Data to examine
* * * *

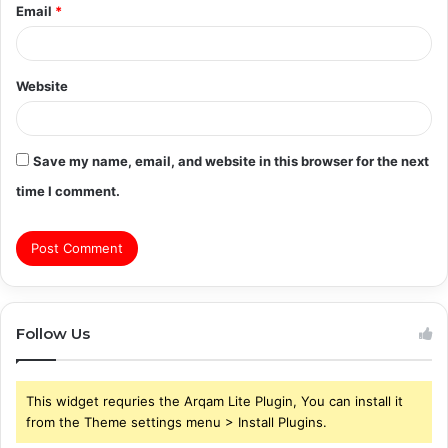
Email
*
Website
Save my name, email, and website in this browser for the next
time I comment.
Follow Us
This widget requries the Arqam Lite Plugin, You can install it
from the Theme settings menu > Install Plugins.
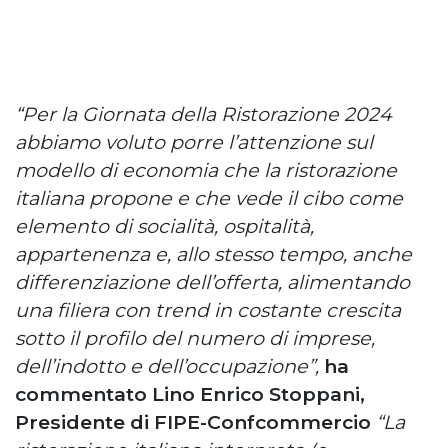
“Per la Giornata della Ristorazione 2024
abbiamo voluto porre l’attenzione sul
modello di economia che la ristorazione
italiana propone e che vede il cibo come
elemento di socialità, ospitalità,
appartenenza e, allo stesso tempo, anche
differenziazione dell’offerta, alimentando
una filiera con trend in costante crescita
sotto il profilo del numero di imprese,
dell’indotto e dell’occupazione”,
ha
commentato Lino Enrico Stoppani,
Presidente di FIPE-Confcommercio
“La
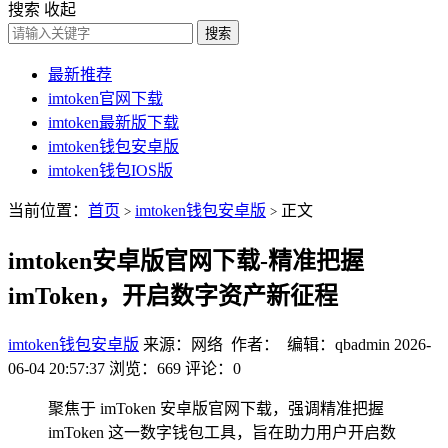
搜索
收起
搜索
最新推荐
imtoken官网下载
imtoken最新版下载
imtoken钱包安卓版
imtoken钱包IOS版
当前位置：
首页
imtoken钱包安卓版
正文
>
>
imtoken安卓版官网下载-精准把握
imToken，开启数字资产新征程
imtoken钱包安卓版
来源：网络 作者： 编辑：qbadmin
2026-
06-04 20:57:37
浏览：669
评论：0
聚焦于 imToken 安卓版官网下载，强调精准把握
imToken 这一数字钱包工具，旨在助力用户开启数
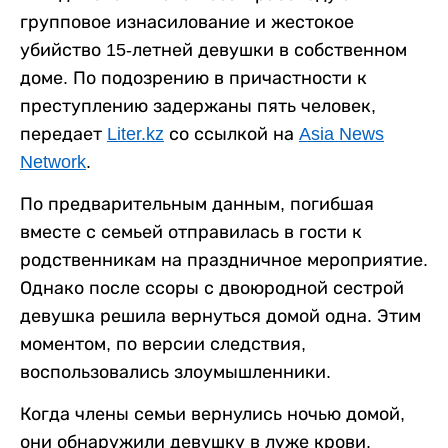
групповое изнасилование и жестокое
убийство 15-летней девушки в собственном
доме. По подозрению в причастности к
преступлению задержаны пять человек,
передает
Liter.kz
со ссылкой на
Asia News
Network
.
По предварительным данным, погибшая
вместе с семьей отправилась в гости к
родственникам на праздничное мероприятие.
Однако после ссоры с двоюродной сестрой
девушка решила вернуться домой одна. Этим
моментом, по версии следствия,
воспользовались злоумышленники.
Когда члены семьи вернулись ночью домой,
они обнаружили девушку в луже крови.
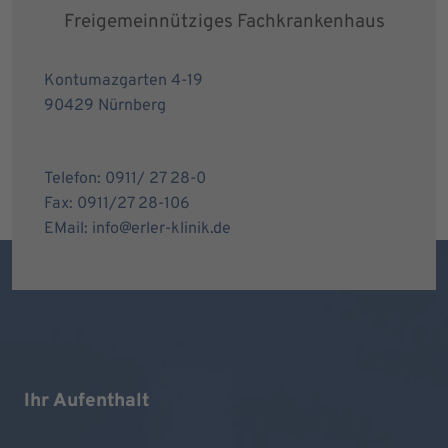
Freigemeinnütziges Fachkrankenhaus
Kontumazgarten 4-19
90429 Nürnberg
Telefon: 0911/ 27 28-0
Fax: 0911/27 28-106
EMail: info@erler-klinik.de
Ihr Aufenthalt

* * * *

What the exercise asks
Could you output every entry exactly as written, skipping the pictures?

Reply
Email
*
Website
Save my name, email, and website in this browser for the next
time I comment.
Follow Us
This widget requries the Arqam Lite Plugin, You can install it
from the Theme settings menu > Install Plugins.
“Per la Giornata della Ristorazione 2024
abbiamo voluto porre l’attenzione sul
modello di economia che la ristorazione
italiana propone e che vede il cibo come
elemento di socialità, ospitalità,
appartenenza e, allo stesso tempo, anche
differenziazione dell’offerta, alimentando
una filiera con trend in costante crescita
sotto il profilo del numero di imprese,
dell’indotto e dell’occupazione”,
ha
commentato Lino Enrico Stoppani,
Presidente di FIPE-Confcommercio
“La
搜索
收起
搜索
最新推荐
imtoken官网下载
imtoken最新版下载
imtoken钱包安卓版
imtoken钱包IOS版
当前位置：
首页
imtoken钱包安卓版
正文
>
>
imtoken安卓版官网下载-精准把握
imToken，开启数字资产新征程
imtoken钱包安卓版
来源：网络 作者： 编辑：qbadmin
2026-
06-04 20:57:37
浏览：669
评论：0
聚焦于 imToken 安卓版官网下载，强调精准把握
imToken 这一数字钱包工具，旨在助力用户开启数
групповое изнасилование и жестокое
убийство 15-летней девушки в собственном
доме. По подозрению в причастности к
преступлению задержаны пять человек,
передает
Liter.kz
со ссылкой на
Asia News
Network
.
По предварительным данным, погибшая
вместе с семьей отправилась в гости к
родственникам на праздничное мероприятие.
Однако после ссоры с двоюродной сестрой
девушка решила вернуться домой одна. Этим
моментом, по версии следствия,
воспользовались злоумышленники.
Когда члены семьи вернулись ночью домой,
они обнаружили девушку в луже крови.
Freigemeinnütziges Fachkrankenhaus
Kontumazgarten 4-19
90429 Nürnberg
Telefon: 0911/ 27 28-0
Fax: 0911/27 28-106
EMail: info@erler-klinik.de
Ihr Aufenthalt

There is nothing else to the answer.